[pyTorch] Replace the make_empty implementation to use C++ implementation by ptrendx · Pull Request #2666 · NVIDIA/TransformerEngine

ptrendx · 2026-02-10T00:17:25Z

Description

This PR unifies the implementation of the QuantizedTensor creation by using the C++ implementation of the create_tensor.

Type of change

Documentation change (change only to the documentation, either a fix or a new content)
Bug fix (non-breaking change which fixes an issue)
New feature (non-breaking change which adds functionality)
Breaking change (fix or feature that would cause existing functionality to not work as expected)
Infra/Build change
Code refactoring

Changes

Please list the changes introduced in this PR:

Replaced the Python implementations of the make_empty with the calls to C++ create_tensor

Checklist:

I have read and followed the contributing guidelines
The functionality is complete
I have commented my code, particularly in hard-to-understand areas
I have made corresponding changes to the documentation
My changes generate no new warnings
I have added tests that prove my fix is effective or that my feature works
New and existing unit tests pass locally with my changes

ptrendx · 2026-02-10T00:17:50Z

/te-ci L1 pytorch

ptrendx · 2026-02-10T17:11:01Z

/te-ci L1 pytorch

known quantizers Signed-off-by: Przemek Tredak <ptredak@nvidia.com>

for more information, see https://pre-commit.ci

Signed-off-by: Przemek Tredak <ptredak@nvidia.com>

ptrendx · 2026-02-19T22:41:24Z

/te-ci pytorch L1

greptile-apps · 2026-02-19T22:44:42Z

Greptile Summary

This PR removes per-class Python make_empty overrides from all built-in quantizer types (Float8Quantizer, Float8CurrentScalingQuantizer, Float8BlockQuantizer, MXFP8Quantizer, NVFP4Quantizer) and replaces them with a single C++-backed implementation in the Quantizer base class. A new create_empty_quantized_tensor C++ function is exposed via pybind11 and a new resolve_device helper centralises device inference across all create_tensor overloads.

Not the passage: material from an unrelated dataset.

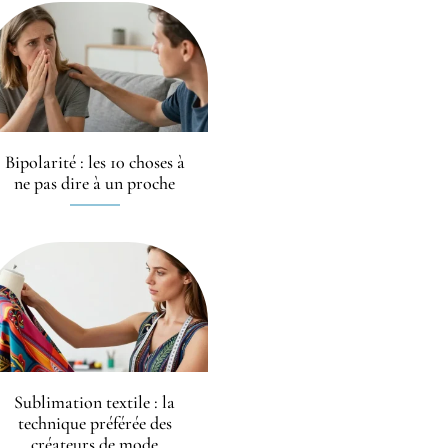
Bipolarité : les 10 choses à
ne pas dire à un proche
Sublimation textile : la
technique préférée des
créateurs de mode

Adds device and pin_memory parameters (defaulting to nullopt/false) to every create_tensor virtual declaration and implementation, maintaining backward compatibility at existing call sites.
Introduces resolve_device which correctly infers the target device from an explicit argument, a pre-provided data tensor, or the current CUDA device — in that priority order.
Python make_empty now delegates to tex.create_empty_quantized_tensor; a custom attribute guard is added to preserve a friendly error path for custom quantizers, though the attribute is undocumented.

Confidence Score: 5/5

The refactor is mechanically sound — all built-in quantizer paths are correctly unified through C++ with no correctness regressions.

All allocation sites are consistently updated; the new resolve_device helper properly handles all four device-inference cases. The only rough edge is an undocumented custom attribute that affects error message quality for niche custom-quantizer authors, not correctness of the built-in paths.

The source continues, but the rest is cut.